En revanche, il propose également de clarifier le sujet de la date à laquelle s’ouvre l’avantage et précise que la période de  « vingt-quatre mois suivant [le] premier recrutement » doit être considéré à partir de la date du premier CDI et non à compter de la date à laquelle le salarié est devenu docteur.


Décision du Conseil d’état


Sur la base de ces éléments, le Conseil d’Etat pose le principe suivant :

« Il résulte de ces dispositions que les dépenses de personnel afférentes aux chercheurs et techniciens de recherche directement et exclusivement affectés aux opérations que ces dispositions mentionnent sont prises en compte, au titre du crédit d'impôt qu'elles instaurent, pour le double de leur montant, lorsqu'elles se rapportent à des personnes titulaires d'un doctorat, et ce, uniquement à compter de la date d'obtention du doctorat, si elle est postérieure à leur recrutement.

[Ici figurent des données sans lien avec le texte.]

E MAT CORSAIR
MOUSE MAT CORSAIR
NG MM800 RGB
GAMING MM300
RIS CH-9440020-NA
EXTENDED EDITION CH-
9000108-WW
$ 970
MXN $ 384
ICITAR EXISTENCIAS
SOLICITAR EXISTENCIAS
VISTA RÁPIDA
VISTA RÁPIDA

Cette prise en compte ne peut en tout état de cause excéder une durée de vingt-quatre mois suivant le premier recrutement en contrat à durée indéterminée de la personne ».

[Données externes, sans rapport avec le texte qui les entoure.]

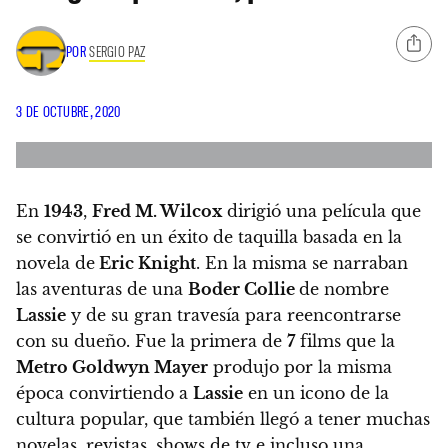
POR
SERGIO PAZ
3 DE OCTUBRE, 2020
En
1943
,
Fred M. Wilcox
dirigió una película que
se convirtió en un éxito de taquilla basada en la
novela de
Eric Knight
. En la misma se narraban
las aventuras de una
Boder Collie
de nombre
Lassie
y de su gran travesía para reencontrarse
con su dueño. Fue la primera de
7
films que la
Metro Goldwyn Mayer
produjo por la misma
época convirtiendo a
Lassie
en un icono de la
cultura popular, que también llegó a tener muchas
novelas, revistas, shows de tv e incluso una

Il censure donc pour erreur de droit l’arrêt de la Cour d’Appel de Paris, car les juges d’appel avaient rejeté le bénéfice du régime au motif que les salariés n’avaient pas fait l’objet d’un premier recrutement en tant que docteur et n’avaient pas conclu de nouveau contrat de travail une fois leur titre de docteur obtenu.

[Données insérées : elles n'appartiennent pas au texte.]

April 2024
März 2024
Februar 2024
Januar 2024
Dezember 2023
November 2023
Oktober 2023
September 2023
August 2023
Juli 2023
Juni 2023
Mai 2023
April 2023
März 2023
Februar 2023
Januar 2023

En d’autres termes, pour les salariés en CDI lors de l’obtention de leur doctorat, le Conseil d’État ne requiert pas d’avenant au contrat de travail initial pour bénéficier du régime jeune docteur. Cependant le point de départ du bénéfice du régime est celui de la date d’embauche en CDI, et non pas la date d’obtention du doctorat.


Impact pour les entreprises


Concrètement, pour une entreprise qui souhaite pouvoir bénéficier du statut JD pour l’un de ses futurs salariés pour une durée de 24 mois, il existe donc deux cas   :


  1. Le futur salarié est déjà diplômé au moment de l’embauche ➡️ RAS, le statut s’appliquera dès le premier jour du contrat ;

  2. Le futur salariés sera diplômé après la signature du contrat ➡️ il sera nécessaire de proposer dans un premier temps un CDD et transformer ce contrat en CDI lors de l’obtention du diplôme de doctorat.


Pour le cas particulier des thèses CIFRE, il devient donc indispensable de maintenir un CDD le temps de la thèse pour pouvoir bénéficier du statut Jeune Docteur.


Conclusion


Cette jurisprudence simplifie la prise en compte du statut Jeune Docteur pour les entreprises, en revanche, pour pouvoir en bénéficier pendant la totalité des 24 mois, il sera nécessaire d’attendre l’obtention du diplôme avant d’embaucher le futur docteur ou de proposer un CDD pour permettre de commencer la collaboration.


Pour consulter la décision complète, cliquez ici.

Références :


  • Conseil d'État, 8ème - 3ème chambres réunies, 31/05/2024, 476354.

  • Rapport public, M. Romain Victor, 22 mai 2024.